|Area Priests Disappointed after Meeting with Bishop Braxton
Some Say Mediator Didn't Address Their Concerns
By George Pawlaczyk
December 23, 2008
BELLEVILLE — During sessions aimed at healing a rift between Bishop Edward Braxton and diocesan priests, criticism was thwarted and open discussions on controversial subjects were discouraged, some members of a priests' association say.
The sessions, held Sept. 15-18 at a St. Louis hotel and organized by a consulting group, did little to bring about progress, according to Rev. James Voelker, who kept a journal he titled "Notes and Observations on Convocation."

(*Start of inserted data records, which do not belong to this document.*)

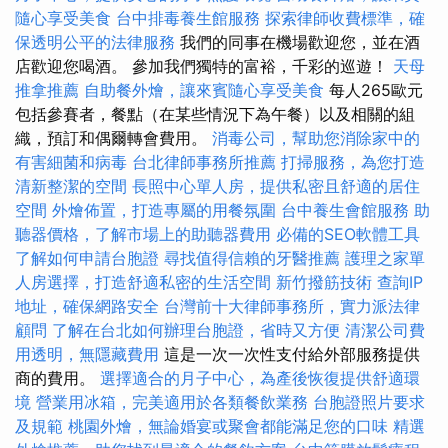
隨心享受美食
台中排毒養生館服務
探索律師收費標準，確
保透明公平的法律服務
我們的同事在機場歡迎您，並在酒
店歡迎您喝酒。 參加我們獨特的富裕，千彩的巡遊！
天母
推拿推薦
自助餐外燴，讓來賓隨心享受美食
每人265歐元
包括參賽者，餐點（在某些情況下為午餐）以及相關的組
織，預訂和偶爾轉會費用。
消毒公司，幫助您消除家中的
有害細菌和病毒
台北律師事務所推薦
打掃服務，為您打造
清新整潔的空間
長照中心單人房，提供私密且舒適的居住
空間
外燴佈置，打造專屬的用餐氛圍
台中養生會館服務
助
聽器價格，了解市場上的助聽器費用
必備的SEO軟體工具
了解如何申請台胞證
尋找值得信賴的牙醫推薦
護理之家單
人房選擇，打造舒適私密的生活空間
新竹撥筋技術
查詢IP
地址，確保網路安全
台灣前十大律師事務所，實力派法律
顧問
了解在台北如何辦理台胞證，省時又方便
清潔公司費
用透明，無隱藏費用
這是一次一次性支付給外部服務提供
商的費用。
選擇適合的月子中心，為產後恢復提供舒適環
境
營業用冰箱，完美適用於各類餐飲業務
台胞證照片要求
及規範
桃園外燴，無論婚宴或聚會都能滿足您的口味
精選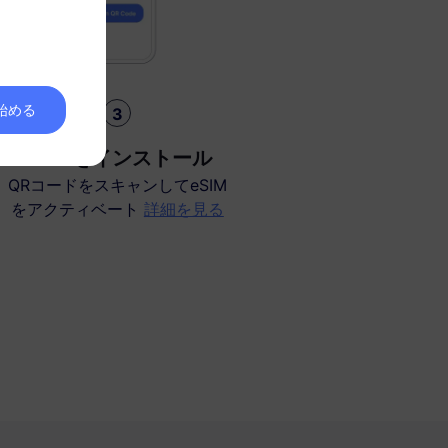
を始める
3
eSIMをインストール
QRコードをスキャンしてeSIM
をアクティベート
詳細を見る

Voelker, a member of the Southern Illinois Association of Priests, which has been critical of Braxton, said the bishop dodged questions and alleged that the moderators from the Reid Group of Seattle quashed criticism. One example, Voelker said, involved trying to take a microphone from him while he was speaking.
Voelker and other members of SIAP, founded in 1968, who were among about 90 priests at the crowded session in an impromptu chapel set up in a meeting room at the Drury Inn Hotel at Forest Park. They were surprised that the Blessed Sacrament — the physical manifestation of Christ for Catholics — was present.
"The Blessed Sacrament was exposed on the altar during the whole time and was used to quell an initial outburst of anger following the bishop's talk," Voelker wrote.
At one point, Maureen Gallagher, of the Reid Group, rushed to the front and told a priest who was criticizing Braxton, "Please, father, not in front of the Blessed Sacrament," according to Voelker and some other priests present.
Four priests who also are members of SIAP — the Revs. Stephen Humphrey, Richard Daly, James Dougherty and William Rowe — said they reviewed Voelker's journal and found it to be accurate and said it reflected their views of the session as well.
"Most priests afterwards were rather shocked why they used the Blessed Sacrament in that way," Daly said.
Braxton did not respond to written questions concerning the SIAP priests' comments and could not be reached for comment.
Voelker said that Braxton's opening talk — which he described as "one hour and 15 minutes of total self pity and paranoia" — was not interrupted, even though he criticized priests, accusing some of cursing him and "speaking in the media."
During the mediation sessions, Braxton failed to address a March letter signed by 46 priests — a majority of the diocese's active clergy — asking him to resign, Voelker's journal states. In the letter, the priests said Braxton should resign for the good of the diocese because of misuse of donations, failure to communicate with priests and other issues.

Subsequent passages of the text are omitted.